Take advantage of historically low interest rates while they are available

Editor’s note: The following was written by Fernando Paez, a mortgage professional and writer who lives and works in California and is a regular contributor to Bills.com.

Top Reasons Why You Should Refinance Now

If you are waiting for rates to drop again to the record low rates we experienced in 2010 before pulling the trigger on your new home loan or refinance, then you may be waiting in vain or, at the very least, you will be in for a long haul.  As I write this, in early 2011, 30 year fixed interest rate loan rates are fluctuating between 4.75% and 5.25% . These rates are historically low rates. By that, I mean that these are the lowest rates (with the exception of a few months in 2010) that we have seen in the last 26 years.

There are several factors you should consider carefully, before deciding to wait for rates to drop again, and all of them will take you only two or three minutes to mull over. First, you need to know exactly what rate you currently have and how much money you will be saving each month with a new mortgage. Conversely, if you are at an interest rate that is higher than 5.75% on a 30 year fixed rate mortgage, then you need to realize that by not refinancing right now you are deliberately throwing away hundreds of dollars in monthly savings that you can realize each month in a potentially misguided attempt to obtain an even lower interest rate that may never materialize.

Net Tangible Benefits

Interest rates do not matter. There, I said it. I am sure that some of you may want to excommunicate me from the ranks of Loan Officers (too late, I have my NMLS now). How dare I say that interest rates do not matter? Of course, I am just trying to prove a point. However, a lower interest rate only matters if you take advantage of the opportunity when it is there. If you don’t lock in a low rate when it is available, hoping for rates to fall further so you can save even more, you may lose any tangible benefit that refinancing provides your family.

Net tangible benefits are most easily measured in terms of dollars saved, and your licensed loan officer should give you options that show you how much money you will be saving on a monthly, yearly, 5 year, 10 year and 30 year basis. When I send out Good Faith Estimate proposals to my prospective customers, I send them a benefit analysis that shows them how much money they will be saving. This is the number one most important reason to refinance to a lower rate, to save money on your monthly payments.

Shorten Your Loan Term

The second most important reason to refinance is to lower the term of your mortgage loan in order to pay off your debt faster. If you can afford the higher monthly payment, then you should seriously consider switching your 30 year fixed rate mortgage to a 15 or 10 year fixed. In many cases, this will save you hundreds of thousands of dollars in interest payments. This is money that goes straight into your home, or as I call it, your “real estate piggy bank”. Unless home values drop considerably, this money you pump into your property becomes solid equity for you.
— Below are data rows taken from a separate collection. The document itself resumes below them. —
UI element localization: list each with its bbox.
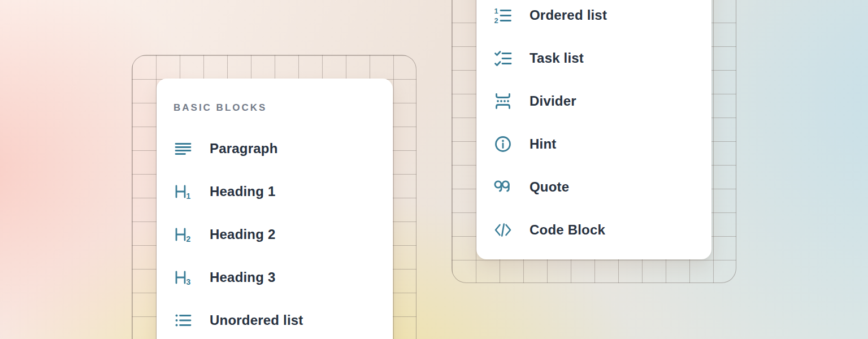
menu-item-label: Ordered list (530, 7, 607, 23)
menu-item-task-list[interactable]: Task list (476, 37, 711, 80)
menu-item-hint[interactable]: Hint (476, 123, 711, 166)
heading3-icon: 3 (173, 268, 193, 287)
menu-item-code-block[interactable]: Code Block (476, 208, 711, 251)
menu-item-heading-2[interactable]: 2Heading 2 (157, 213, 393, 256)
blocks-menu-list: 12Ordered listTask listDividerHintQuoteC… (476, 0, 711, 251)
code-block-icon (493, 220, 513, 240)
menu-item-label: Task list (530, 50, 584, 66)
menu-item-label: Hint (530, 136, 556, 152)
menu-item-label: Heading 3 (210, 270, 276, 285)
ordered-list-icon: 12 (493, 6, 513, 25)
quote-icon (493, 177, 513, 197)
svg-text:2: 2 (494, 16, 498, 25)
svg-text:3: 3 (186, 277, 191, 286)
basic-blocks-menu-card: BASIC BLOCKS Paragraph1Heading 12Heading… (157, 79, 393, 339)
menu-item-label: Quote (530, 179, 569, 195)
menu-item-ordered-list[interactable]: 12Ordered list (476, 0, 711, 37)
menu-item-heading-3[interactable]: 3Heading 3 (157, 256, 393, 299)
menu-section-header: BASIC BLOCKS (157, 79, 393, 115)
unordered-list-icon (173, 311, 193, 330)
menu-item-label: Paragraph (210, 141, 278, 157)
menu-item-divider[interactable]: Divider (476, 80, 711, 123)
heading2-icon: 2 (173, 225, 193, 244)
menu-item-unordered-list[interactable]: Unordered list (157, 299, 393, 339)
basic-blocks-menu-list: Paragraph1Heading 12Heading 23Heading 3U… (157, 115, 393, 339)
blocks-menu-card: 12Ordered listTask listDividerHintQuoteC… (476, 0, 711, 259)
menu-item-heading-1[interactable]: 1Heading 1 (157, 170, 393, 213)
menu-item-quote[interactable]: Quote (476, 166, 711, 208)
menu-item-paragraph[interactable]: Paragraph (157, 127, 393, 170)
menu-item-label: Heading 2 (210, 227, 276, 242)
divider-icon (493, 92, 513, 111)
svg-text:1: 1 (494, 7, 498, 15)
svg-text:2: 2 (186, 234, 191, 244)
menu-item-label: Heading 1 (210, 184, 276, 199)
task-list-icon (493, 49, 513, 68)
heading1-icon: 1 (173, 182, 193, 201)
svg-text:1: 1 (186, 192, 191, 201)
menu-item-label: Divider (530, 93, 576, 109)
paragraph-icon (173, 139, 193, 158)
menu-item-label: Unordered list (210, 312, 303, 328)
menu-item-label: Code Block (530, 222, 605, 238)
hint-icon (493, 134, 513, 154)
Since home values have historically gone up and not down, eventually your home value should go up, and consequently your equity dollars will also increase.

Another reason to switch to a shorter term loan is that interest rates on 10 and 15 year fixed rate loans are almost a full point lower than those for 30 year fixed rate loans. When interest rates for 30 year fixed are at 5.25%, we usually see 15 year loans at 4.25% and 10 year loans in the high 3’s. If you are looking for super low rates, this is where they are at! In fact, even last year when rates were lower, the 10 and 15 year fixed rates were not much lower than they are right now. This is because the closer you get to zero the tighter the margins for lenders.

Lock in a Low Rate Now

Most pundits and talking heads are speculating that interest rates will rise precipitously over the next few years. Some say that there will be a sharp spike. Others say that rates will go up gradually. A very few are saying they will stay the same or actually drop a bit. Any way you slice it, the stark reality is that interest rates are hovering around all time lows and betting that they will come down is a sucker bet. Now is the time to lock in your rate.

Borrowers need to understand that as more and more foreclosures hit the market, underwriting guidelines will continue to tighten and home values will continue to drop. If your loan to value (LTV) ratio is over 70%, then you need to run, not walk, to your favorite mortgage broker and start a loan application immediately. A loan that may be approved this month may not squeak by next month if home values continue to drop around the country or underwriting guidelines become more restrictive. Every month brokers lose many, many deals to low appraisals and the increasingly tight Fannie Mae underwriting rules.

The Bottom Line: Lock in a Rate Today!

If refinancing your mortgage will save you money at today’s interest rates, then it makes sense to try and get your home loan done now, while rates are still historically low, underwriting guidelines are still reachable, and property values have not hit rock bottom. If you wait and rates increase as expected, you could be kicking yourself for having missed the boat.